放射能を海に流すな!

2008年1月30日 01時34分 | カテゴリー: 環境・まちづくり・行政

 1月27日の日曜日、日比谷野外音楽堂に約2000人の人が集まりました。青森県六ヶ所村にある再処理工場の2月稼動を止めようと願う人たちです。私も生活者ネットワークの仲間たちとともに参加しました。
 昨年11月12日に「六ヶ所村ラプソディー」の紹介でも書きましたが、六ヶ所の工場は原子力発電所の使用済み核燃料を再処理してプルトニウムを取り出すものです。このプルトニウムを再び原発に再利用するということですが、原発の原料はウランが97%で、プルトニウムはたった3%です。世界でのプルトニウム利用はほとんどが核武装のため。核の非保有国である日本でそもそもプルトニウムは必要ないのです。なのに11兆円もかけてこの事業を進めるのはなぜなのでしょう?
 そしてこの工場は、動き出すと電子力発電所が1年かけて出す放射能をたった1日で海や空気に流します。

 ステージからは次々にメッセージが送られました。アースデイに参加したことを理由に、ある電力会社がスポンサーだった番組のレポーターから降ろされた女優さんは、「テレビはすべてを伝えません。自分たちで本当のことを伝えなければ」と語りました。

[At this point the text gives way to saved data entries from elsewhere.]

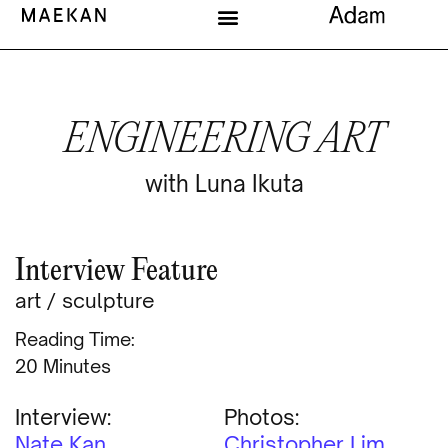
ENGINEERING ART
with Luna Ikuta
Interview Feature
art
/
sculpture
Reading Time:
Minutes
Interview:
Photos:
Nate Kan
Christopher Lim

 「どうして都会の人たちが使う電力のためにわれわれの海や空が汚されなければならないのか。再処理工場が安全だというなら、東京湾沿いに工場をつくって隅田川にでもどこにでも処理物を流せばいい」、色とりどりの大漁旗とをもって参加してくれた各漁協を代表して語った漁師の方の声が胸に残りました。海の命を私たち都会の人間に食べ物として届けてくれる人たちです。

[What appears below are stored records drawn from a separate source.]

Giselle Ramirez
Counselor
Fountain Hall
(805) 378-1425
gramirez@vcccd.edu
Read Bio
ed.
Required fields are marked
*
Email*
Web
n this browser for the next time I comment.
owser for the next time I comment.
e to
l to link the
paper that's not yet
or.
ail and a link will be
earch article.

 ほかに海を愛するサーフライダー、海洋学者、そしてミュージシャンのサンプラザ中野くんも応援に駆けつけ「大きな玉ねぎの下で」と「ランナー」を熱唱しました。坂本龍一さんのstop−rokkashoムーブメントにコミットしている人たち、それから国会議員の大河原雅子さん、保坂展人さん、川田龍平さんの姿も。

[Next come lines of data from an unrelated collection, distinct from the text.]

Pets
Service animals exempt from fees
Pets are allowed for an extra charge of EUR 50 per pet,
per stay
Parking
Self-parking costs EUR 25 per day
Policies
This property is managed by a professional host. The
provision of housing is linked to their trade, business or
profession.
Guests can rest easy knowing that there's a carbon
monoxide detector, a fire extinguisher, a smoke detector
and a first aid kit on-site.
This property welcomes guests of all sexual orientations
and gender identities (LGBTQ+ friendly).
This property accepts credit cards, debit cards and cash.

 寒風吹きすさぶなか、1時から3時までのステージメッセージを終え、一行は東京駅までのパレード(昔はデモといったかな?)。休日の銀座は人も多く、不思議そうな顔をしてみている人もいましたが、「なに?」と関心を持ってチラシを受け取る人や「がんばって」と声をかけてくれる人もいました。

 再処理工場の問題は、いつのまにか建設にかかわる事業や工場内で働く人々など地域経済にとってなくてはならないもの、そんな言い方で本質的な議論に置き換えられてしまっています。確かに経済は重要な問題です。でもいっぽうで、岩手県葛巻町のように、自然エネルギーで町おこしをしている田舎もあります。国が本気で都会中心でなく国全体を豊かにすることを考えてくれないと、エネルギー問題だけでなく地方の問題は解決しないんじゃないかと思います。